これらの医薬品に代わるものとして、植物中に存在するα−グルコシダーゼ阻害作用を有する物質の報告がある。例えば、特許文献2には、ユリ科ツクバネソウ属植物の粉末及び/又は抽出物からなる糖尿病の予防及び治療剤が開示されている。特許文献3には、栗皮抽出物を含有することを特徴とするα−グルコシダーゼ阻害剤及びそれを含有する食品が開示されている。特許文献4には、クリ渋皮をエタノール又はエタノール溶液を用いて抽出することによって得られる糖質分解酵素阻害物質が開示されている。
【先行技術文献】
【特許文献】
【0004】
【特許文献1】特開平9−67271号公報
【特許文献2】特開2003−81858号公報
【特許文献3】特開2006−1872号公報
【特許文献4】特表2008−512345号公報
【非特許文献】
【0005】
【非特許文献1】太田眞夫著、「糖尿病の治療における最近の進歩」、日本医科大学雑誌、日本医科大学医学会、1999年6月、第66巻、第3号、p.195−198
【発明の概要】
【発明が解決しようとする課題】
【0006】
しかしながら、特許文献2記載のユリ科ツクバネソウ属植物の粉末及び/又は抽出物からなる糖尿病の予防及び治療剤に用いられるユリ科ツクバネソウ属に属する植物の具体例として例示されている蚤休(Paris polyphylla)、重楼(Palis petiolata)及び王孫(Paris tetraphylla)等は、いずれも我が国において容易に入手できるものではない。また、特許文献3記載のα−グルコシダーゼ阻害剤及び特許文献4記載の糖質分解酵素阻害物質の原料であるクリの果皮(鬼皮及び渋皮)は食経験に乏しく、その含有成分について十分な安全性が立証されていない。また、栗は生育に時間がかかり、原料となる渋皮を大量に確保するのも困難である。
【0007】
本発明はかかる事情に鑑みてなされたもので、安全性が高く、入手が容易な原料から製造可能で、高いα−グルコシダーゼ阻害活性を有する天然物由来α−グルコシダーゼ阻害剤を提供することを目的とする。
【課題を解決するための手段】
【0008】
本発明者は、鋭意研究を重ねた結果、ヒシの果皮を溶媒抽出して得られる抽出物(ヒシの果皮の溶媒抽出物)が高い天然物由来α−グルコシダーゼ阻害活性を示すことを見いだし、本発明を完成するに至った。
【0009】
かくして、前記目的に沿う本発明の第1の態様は、ヒシ(Trapa Japonica)の果皮を溶媒抽出して得られる抽出物を有効成分として含むことを特徴とする天然物由来α−グルコシダーゼ阻害剤を提供することにより上記課題を解決するものである。

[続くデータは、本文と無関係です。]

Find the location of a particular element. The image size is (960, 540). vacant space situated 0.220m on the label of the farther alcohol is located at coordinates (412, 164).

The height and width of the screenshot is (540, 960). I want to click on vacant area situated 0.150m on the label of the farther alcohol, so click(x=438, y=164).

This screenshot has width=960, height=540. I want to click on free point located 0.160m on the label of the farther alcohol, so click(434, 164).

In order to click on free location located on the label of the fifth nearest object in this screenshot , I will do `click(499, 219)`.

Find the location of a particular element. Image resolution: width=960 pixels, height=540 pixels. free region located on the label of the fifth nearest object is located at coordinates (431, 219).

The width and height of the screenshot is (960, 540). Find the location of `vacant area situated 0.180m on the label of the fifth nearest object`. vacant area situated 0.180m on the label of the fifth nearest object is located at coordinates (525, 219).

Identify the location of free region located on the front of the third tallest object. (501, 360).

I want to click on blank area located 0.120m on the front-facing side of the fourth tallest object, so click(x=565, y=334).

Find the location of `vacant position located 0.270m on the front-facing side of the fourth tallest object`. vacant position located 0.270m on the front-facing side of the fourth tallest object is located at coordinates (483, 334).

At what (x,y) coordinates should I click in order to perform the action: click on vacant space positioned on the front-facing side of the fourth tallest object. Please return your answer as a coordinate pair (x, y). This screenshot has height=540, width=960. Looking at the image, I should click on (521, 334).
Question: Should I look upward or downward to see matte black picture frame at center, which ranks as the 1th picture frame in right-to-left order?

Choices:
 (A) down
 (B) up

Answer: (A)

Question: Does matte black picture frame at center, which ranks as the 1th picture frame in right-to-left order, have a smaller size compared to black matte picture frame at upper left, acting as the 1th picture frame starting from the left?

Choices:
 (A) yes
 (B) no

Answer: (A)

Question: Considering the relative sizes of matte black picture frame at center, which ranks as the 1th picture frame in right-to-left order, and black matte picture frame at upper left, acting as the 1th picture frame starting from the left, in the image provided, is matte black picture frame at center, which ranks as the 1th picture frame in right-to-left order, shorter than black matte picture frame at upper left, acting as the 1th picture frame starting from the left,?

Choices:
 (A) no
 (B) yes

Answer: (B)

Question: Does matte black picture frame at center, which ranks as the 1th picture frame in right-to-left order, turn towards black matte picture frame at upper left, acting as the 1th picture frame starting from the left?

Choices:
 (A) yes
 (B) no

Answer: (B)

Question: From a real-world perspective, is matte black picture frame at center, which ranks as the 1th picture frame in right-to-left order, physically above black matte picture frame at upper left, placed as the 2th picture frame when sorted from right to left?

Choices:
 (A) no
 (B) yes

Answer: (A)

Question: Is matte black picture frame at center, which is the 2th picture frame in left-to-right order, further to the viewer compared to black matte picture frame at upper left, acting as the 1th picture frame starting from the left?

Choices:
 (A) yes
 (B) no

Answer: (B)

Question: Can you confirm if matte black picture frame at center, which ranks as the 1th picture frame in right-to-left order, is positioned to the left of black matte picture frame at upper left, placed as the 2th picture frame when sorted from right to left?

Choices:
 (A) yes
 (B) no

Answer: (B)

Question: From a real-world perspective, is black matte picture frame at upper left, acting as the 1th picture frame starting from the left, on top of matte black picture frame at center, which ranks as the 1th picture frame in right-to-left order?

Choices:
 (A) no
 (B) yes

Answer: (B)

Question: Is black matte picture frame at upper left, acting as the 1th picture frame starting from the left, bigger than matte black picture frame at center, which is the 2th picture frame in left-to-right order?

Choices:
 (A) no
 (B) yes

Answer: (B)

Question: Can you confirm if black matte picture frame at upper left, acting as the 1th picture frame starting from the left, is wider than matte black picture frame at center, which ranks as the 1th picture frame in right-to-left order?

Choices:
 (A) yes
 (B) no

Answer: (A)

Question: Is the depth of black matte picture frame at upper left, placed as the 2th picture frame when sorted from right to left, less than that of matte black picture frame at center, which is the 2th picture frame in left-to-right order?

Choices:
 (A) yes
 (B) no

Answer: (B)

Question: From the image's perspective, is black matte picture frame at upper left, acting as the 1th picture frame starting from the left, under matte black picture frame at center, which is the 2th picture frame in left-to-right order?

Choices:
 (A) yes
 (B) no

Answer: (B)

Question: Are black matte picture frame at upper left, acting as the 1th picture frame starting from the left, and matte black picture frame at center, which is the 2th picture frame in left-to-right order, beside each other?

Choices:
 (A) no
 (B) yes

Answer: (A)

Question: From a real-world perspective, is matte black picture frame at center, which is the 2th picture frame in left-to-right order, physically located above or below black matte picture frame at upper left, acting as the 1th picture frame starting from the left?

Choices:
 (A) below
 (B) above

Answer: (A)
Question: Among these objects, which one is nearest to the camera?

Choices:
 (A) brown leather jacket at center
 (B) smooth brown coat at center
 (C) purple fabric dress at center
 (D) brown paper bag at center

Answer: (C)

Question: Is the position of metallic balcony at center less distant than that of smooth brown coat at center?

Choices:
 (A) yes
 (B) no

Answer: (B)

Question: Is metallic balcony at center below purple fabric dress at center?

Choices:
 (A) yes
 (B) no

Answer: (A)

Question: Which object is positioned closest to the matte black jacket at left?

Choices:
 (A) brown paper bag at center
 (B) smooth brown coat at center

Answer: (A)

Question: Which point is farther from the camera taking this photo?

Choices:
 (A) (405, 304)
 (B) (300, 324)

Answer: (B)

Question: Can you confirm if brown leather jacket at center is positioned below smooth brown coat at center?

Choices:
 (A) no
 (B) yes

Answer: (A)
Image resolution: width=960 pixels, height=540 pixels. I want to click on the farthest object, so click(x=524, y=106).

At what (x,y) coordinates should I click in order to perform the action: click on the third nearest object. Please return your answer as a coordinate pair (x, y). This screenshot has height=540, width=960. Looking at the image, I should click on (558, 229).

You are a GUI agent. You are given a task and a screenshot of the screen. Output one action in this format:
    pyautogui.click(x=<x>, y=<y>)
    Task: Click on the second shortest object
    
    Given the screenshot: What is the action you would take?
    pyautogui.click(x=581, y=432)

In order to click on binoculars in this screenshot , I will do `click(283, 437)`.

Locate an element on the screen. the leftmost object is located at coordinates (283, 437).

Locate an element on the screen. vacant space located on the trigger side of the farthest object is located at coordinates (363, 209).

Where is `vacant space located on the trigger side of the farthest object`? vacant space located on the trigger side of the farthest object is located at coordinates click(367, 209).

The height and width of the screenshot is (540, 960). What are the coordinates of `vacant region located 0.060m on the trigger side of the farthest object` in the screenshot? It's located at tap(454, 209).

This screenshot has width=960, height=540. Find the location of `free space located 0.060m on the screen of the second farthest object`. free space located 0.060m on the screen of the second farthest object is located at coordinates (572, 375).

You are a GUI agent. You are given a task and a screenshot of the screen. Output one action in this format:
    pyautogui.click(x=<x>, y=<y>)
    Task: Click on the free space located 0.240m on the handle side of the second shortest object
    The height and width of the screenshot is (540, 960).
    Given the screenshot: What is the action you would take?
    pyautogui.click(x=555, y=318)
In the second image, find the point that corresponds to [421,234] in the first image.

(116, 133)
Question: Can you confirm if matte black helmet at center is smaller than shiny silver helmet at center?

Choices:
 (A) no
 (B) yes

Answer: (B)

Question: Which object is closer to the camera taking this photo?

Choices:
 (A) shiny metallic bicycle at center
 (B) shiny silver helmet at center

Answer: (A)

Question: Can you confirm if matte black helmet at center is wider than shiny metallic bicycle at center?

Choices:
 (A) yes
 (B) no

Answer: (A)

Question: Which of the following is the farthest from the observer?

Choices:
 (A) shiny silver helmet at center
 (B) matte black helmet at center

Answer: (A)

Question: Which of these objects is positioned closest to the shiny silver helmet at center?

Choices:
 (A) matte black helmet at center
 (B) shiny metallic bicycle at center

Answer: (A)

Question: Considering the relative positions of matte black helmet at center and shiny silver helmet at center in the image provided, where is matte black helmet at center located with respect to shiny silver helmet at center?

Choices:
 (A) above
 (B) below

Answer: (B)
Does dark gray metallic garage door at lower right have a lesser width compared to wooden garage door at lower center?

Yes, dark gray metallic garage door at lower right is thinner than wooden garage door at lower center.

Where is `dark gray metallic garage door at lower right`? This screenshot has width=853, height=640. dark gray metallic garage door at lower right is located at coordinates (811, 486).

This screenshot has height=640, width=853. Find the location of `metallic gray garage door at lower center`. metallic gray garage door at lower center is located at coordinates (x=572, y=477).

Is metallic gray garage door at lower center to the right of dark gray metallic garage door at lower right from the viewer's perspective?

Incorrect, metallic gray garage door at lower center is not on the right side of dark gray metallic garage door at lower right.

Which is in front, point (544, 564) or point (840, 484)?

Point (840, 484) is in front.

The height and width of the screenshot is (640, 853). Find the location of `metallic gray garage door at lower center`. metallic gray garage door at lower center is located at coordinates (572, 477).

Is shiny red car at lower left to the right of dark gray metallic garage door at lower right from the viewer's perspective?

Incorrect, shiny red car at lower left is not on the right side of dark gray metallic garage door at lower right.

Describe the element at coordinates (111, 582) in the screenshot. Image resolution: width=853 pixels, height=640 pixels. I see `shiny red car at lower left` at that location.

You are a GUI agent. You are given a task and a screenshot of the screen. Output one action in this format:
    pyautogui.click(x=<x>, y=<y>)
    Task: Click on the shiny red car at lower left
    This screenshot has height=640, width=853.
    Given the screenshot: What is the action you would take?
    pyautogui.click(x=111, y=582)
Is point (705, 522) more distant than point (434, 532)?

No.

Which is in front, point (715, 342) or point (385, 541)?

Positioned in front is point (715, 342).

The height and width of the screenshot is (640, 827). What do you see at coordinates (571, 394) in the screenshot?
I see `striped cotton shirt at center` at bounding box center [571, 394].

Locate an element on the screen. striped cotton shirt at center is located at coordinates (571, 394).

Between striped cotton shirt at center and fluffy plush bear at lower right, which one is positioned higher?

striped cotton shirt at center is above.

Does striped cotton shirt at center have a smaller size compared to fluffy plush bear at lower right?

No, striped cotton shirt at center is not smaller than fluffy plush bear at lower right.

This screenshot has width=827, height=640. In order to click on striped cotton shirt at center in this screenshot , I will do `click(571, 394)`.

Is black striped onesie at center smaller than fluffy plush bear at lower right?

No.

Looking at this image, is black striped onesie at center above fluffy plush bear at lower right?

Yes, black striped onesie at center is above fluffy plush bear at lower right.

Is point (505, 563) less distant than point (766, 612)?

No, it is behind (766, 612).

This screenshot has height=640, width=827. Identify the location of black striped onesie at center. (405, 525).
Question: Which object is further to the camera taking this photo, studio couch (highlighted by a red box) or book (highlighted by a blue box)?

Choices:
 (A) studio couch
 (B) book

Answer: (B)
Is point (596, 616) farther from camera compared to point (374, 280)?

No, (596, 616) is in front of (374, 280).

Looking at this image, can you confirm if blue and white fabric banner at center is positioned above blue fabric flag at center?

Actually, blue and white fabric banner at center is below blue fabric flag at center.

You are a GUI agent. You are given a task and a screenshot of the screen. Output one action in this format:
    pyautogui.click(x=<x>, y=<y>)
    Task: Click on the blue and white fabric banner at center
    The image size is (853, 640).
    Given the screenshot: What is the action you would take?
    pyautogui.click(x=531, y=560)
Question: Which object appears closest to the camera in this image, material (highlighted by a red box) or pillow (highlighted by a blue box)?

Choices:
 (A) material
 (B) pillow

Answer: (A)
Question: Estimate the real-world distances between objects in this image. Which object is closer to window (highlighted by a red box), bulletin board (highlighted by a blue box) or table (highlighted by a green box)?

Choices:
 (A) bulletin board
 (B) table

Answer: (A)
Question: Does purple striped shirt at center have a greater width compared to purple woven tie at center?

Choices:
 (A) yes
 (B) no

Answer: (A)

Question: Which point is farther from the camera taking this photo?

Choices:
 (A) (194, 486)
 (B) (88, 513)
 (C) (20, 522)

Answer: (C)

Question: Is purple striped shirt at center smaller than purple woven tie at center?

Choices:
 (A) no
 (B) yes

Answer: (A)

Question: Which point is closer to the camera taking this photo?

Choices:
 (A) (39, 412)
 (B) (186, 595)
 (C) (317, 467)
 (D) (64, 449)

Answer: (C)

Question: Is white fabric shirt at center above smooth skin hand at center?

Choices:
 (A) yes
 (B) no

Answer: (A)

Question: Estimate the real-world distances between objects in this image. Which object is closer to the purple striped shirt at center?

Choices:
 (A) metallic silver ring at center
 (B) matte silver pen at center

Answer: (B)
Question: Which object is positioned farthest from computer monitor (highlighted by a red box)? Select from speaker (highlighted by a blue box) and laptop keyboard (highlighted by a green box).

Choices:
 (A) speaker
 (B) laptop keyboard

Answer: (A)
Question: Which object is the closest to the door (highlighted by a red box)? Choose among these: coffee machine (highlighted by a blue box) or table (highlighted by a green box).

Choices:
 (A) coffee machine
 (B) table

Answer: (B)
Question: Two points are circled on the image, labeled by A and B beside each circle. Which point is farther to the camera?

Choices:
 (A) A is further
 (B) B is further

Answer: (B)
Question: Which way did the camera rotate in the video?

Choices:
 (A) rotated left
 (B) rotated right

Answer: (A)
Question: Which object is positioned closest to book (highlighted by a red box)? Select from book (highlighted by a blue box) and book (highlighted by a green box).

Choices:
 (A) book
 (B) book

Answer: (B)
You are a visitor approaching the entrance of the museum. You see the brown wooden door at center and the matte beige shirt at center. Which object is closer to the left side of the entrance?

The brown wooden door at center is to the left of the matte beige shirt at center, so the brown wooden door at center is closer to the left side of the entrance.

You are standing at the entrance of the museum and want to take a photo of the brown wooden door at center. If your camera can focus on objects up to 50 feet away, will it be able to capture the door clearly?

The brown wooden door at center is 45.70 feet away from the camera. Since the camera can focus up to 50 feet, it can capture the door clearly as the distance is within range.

ヒシ(Trapa Japonica)は日本全国及びアジア一帯の池や沼に広く自生する一年草であるため、入手が容易であると共に、1年で収穫できるため安定的な大量供給が可能である。また、その実はデンプンを多く含み、古くから食用に供されてきた上、滋養強壮や健胃作用があるとされ、薬膳、漢方薬及び健康茶としている。このように、ヒシは食経験が豊富であり、人体に対する安全性が実証されている。したがって、本発明により提供されるα−グルコシダーゼ阻害剤は、大量かつ安価に製造可能で、人体に対する安全性が高く、高いα−グルコシダーゼ阻害活性を有する。
【0010】
本発明の第1の態様に係る天然物由来α−グルコシダーゼ阻害剤において、抽出溶媒が、水、メタノール、エタノール、及びこれらの任意の2以上の混合溶媒であることが好ましい。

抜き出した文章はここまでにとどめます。